Esta semana hemos oído hablar del regreso del zeppelin como medio de transporte “aéreo” (es un decir) en España y no puedo dejar de pensar, queridos deplorables, que esta noticia es una maravilla que nuestro tiempo nos regala como recordatorio de nuestra postración moral y material.
El zeppelin, pues, como símbolo supremo del “estado de la Nación”, como una encarnación del Zeitgeist que nos susurra al oído que nuestro Zeit, nuestro tiempo desdentado y deplorable ya ha pasado, como pasa el último vuelo de un avión regular mientras, desde tierra, a ras de suelo -donde nos corresponde- lo despedimos con la mano, lo que en realidad es una despedida de nosotros mismos, una anticipación funeral por aquello que dejamos de ser y no regresará. En su lugar se nos ofrece -magnánimos Nuestros Señores- el zeppelin. El zeppelin como solución a nuestro problema porque el problema somos nosotros y lo que representamos: una intolerable contribución a la crisisclimáticaTM, a la terrible “ebullición” de este pobre planeta que tiene que cargar con nuestra culpa, a esos efluvios, que cual flatulencias y eructos vacunos, desprendemos descaradamente cada vez que osamos respirar mientras le robamos a la Pachamama otra porción de su oxígeno, de sus verdes prados (donde al parecer sí deberemos temer a la Muerte). Llegan pues los días del zeppelin como ofrenda que Nuestros Señores presentan ante el altar del Moloch Verde para no asustarnos del todo todavía, para engañarnos un poquito más, para ganar un poco más de tiempo antes de desvelar el verdadero rostro de su dios y del sacrificio que de veras exige.
Dicho todo esto, la historia del zeppelin también nos revela que los españoles -avezados alumnos de la descomposición postmoderna y nihilista, sedientos de un reconocimiento que sólo trae ruina y perdición, incapaces de superar nuestro secular complejo ante una fantasmagoría que nos detesta absoluta y existencialmente- nos merecemos este premio porque hemos demostrado un grado de sumisión ante el “espíritu del tiempo” del que pocas naciones pueden presumir.
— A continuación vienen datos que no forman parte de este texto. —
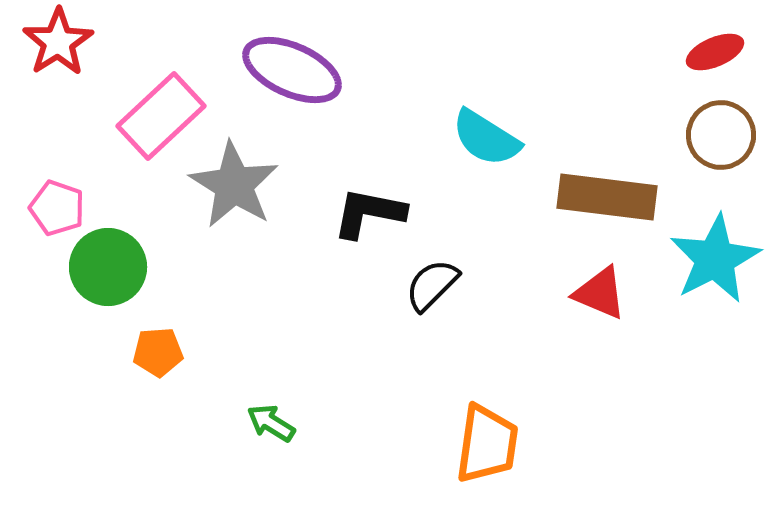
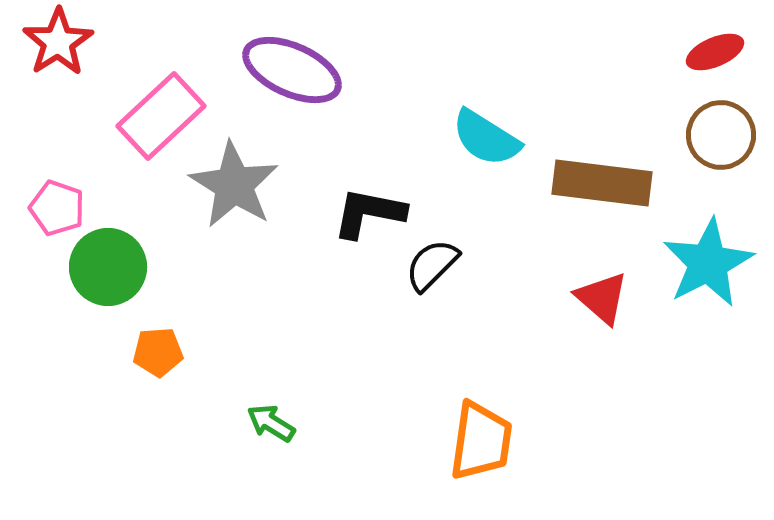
brown rectangle: moved 5 px left, 14 px up
cyan star: moved 7 px left, 4 px down
black semicircle: moved 20 px up
red triangle: moved 2 px right, 5 px down; rotated 18 degrees clockwise
orange trapezoid: moved 6 px left, 3 px up
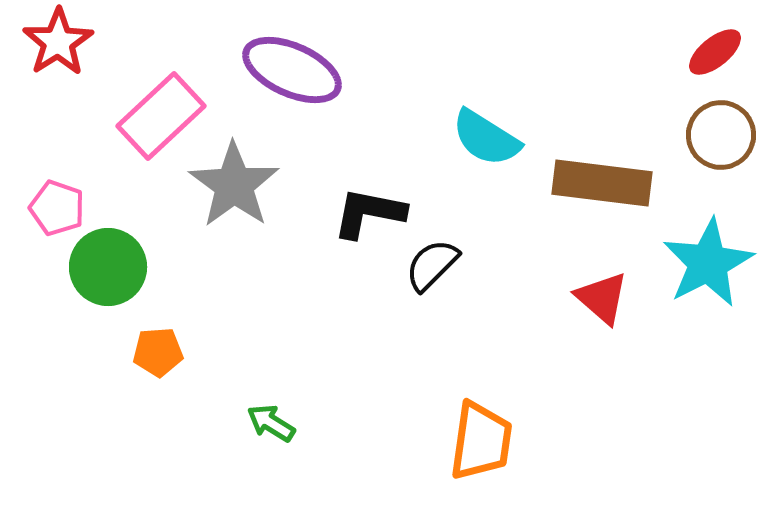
red ellipse: rotated 16 degrees counterclockwise
gray star: rotated 4 degrees clockwise
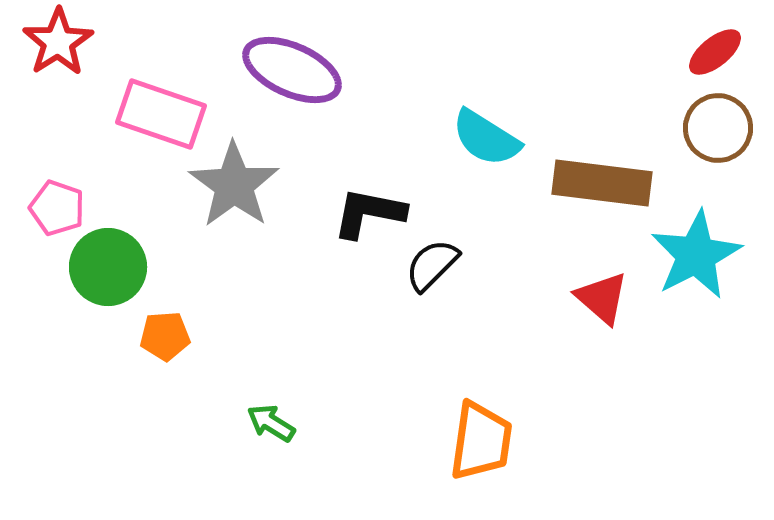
pink rectangle: moved 2 px up; rotated 62 degrees clockwise
brown circle: moved 3 px left, 7 px up
cyan star: moved 12 px left, 8 px up
orange pentagon: moved 7 px right, 16 px up
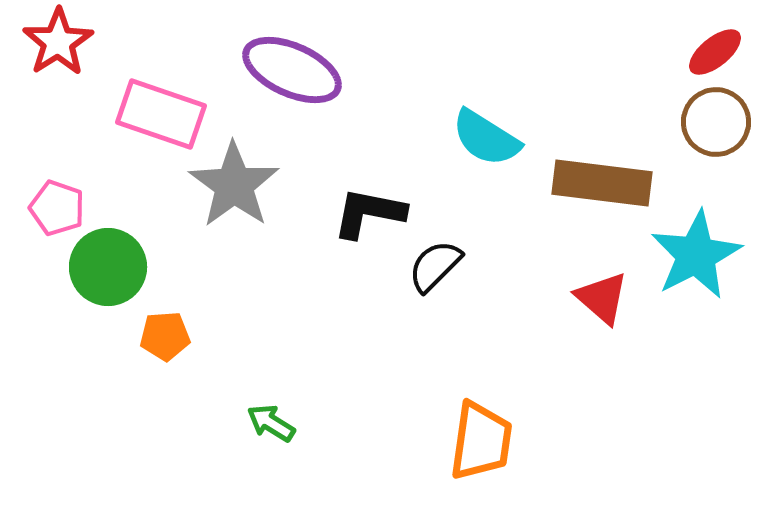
brown circle: moved 2 px left, 6 px up
black semicircle: moved 3 px right, 1 px down
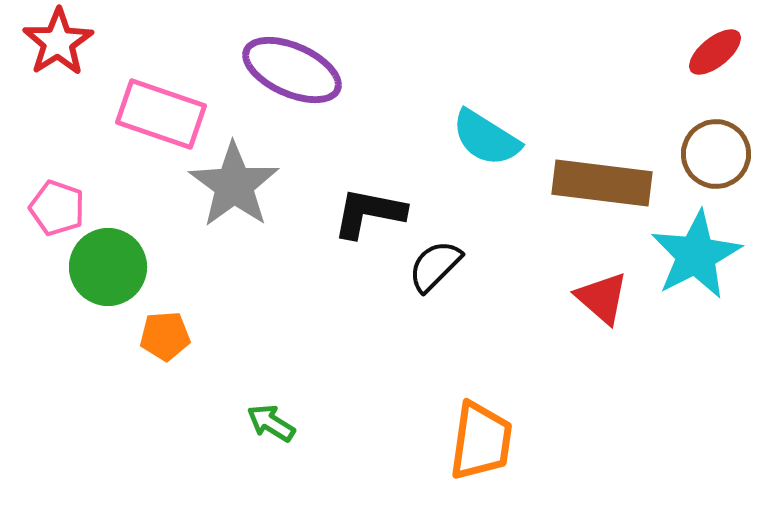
brown circle: moved 32 px down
Nuestra cobardía, nuestro servilismo, nuestra entrega a un programa de demolición planeada hasta el mínimo detalle no tienen parangón en eso que debemos llamar el “Orden Liberal”, que es el nombre con el que las “democracias liberales” han vestido la suma perfidia del totalitarismo más escurridizo y por ende más exitoso que el mundo haya conocido.
El zeppelin adquiere, de esta forma, todo su significado. Es el pináculo de esta catedral anti-crística que Nuestros Señores han erigido usándonos a nosotros, desdentados y deplorables del mundo, como sus ladrillos. En ese globo inmenso, en esa deformada máquina que se bambolea por encima de nuestras cabezas podemos resumir el estado deplorable de la cuestión, la cuestión humana que ya está en trance de ser post-humana y por ello pre-humana. Si el zeppelin llega a ser una realidad será un paso más en nuestra derrota como seres humanos porque aquí no hablamos de cuestiones meramente técnicas (un vehículo frente a otro) sino de una política -que es, de hecho, una antipolítica- cuyo objetivo último es deshacer la comunidad humana, la polis y retrotraernos a un estado pre-político cuando los “dioses” gobernaban solitarios por encima del mundo y sus afanes.
En muchas ocasiones a lo largo de la historia han sido los pequeños gestos, lo anecdótico, lo que ha dado la mejor medida de toda una época y, en el caso de la nuestra y en particular de la de España, el asunto del zeppelin adquiere esa profundidad, esa medida perfecta de un mundo, mundo el nuestro que se descompone ya a una velocidad imparable y que provoca la negación de la mayoría, aterrada en su mezcla de ignorancia y descreimiento, lo cual le impide querer ver, querer comprender dónde estamos y hacia dónde vamos.
El abismo nos queda cada vez más cerca. En los cielos se hace un silencio cuando los aviones dejan de surcarlos y su lugar es ocupado por esos globos con ínfulas que son un bofetón en toda regla en nuestra cara. El Zeitgeist nos pasa así la mano como queriendo decirnos que calladitos estamos más guapos y que no nos quejemos tanto pues, al fin y al cabo, “el tren será el medio de transporte del siglo XXI”.
Bienvenidos entonces al futuro queridos míos. ¿Pues quién querría tener un presente pudiendo gozar de un futuro así?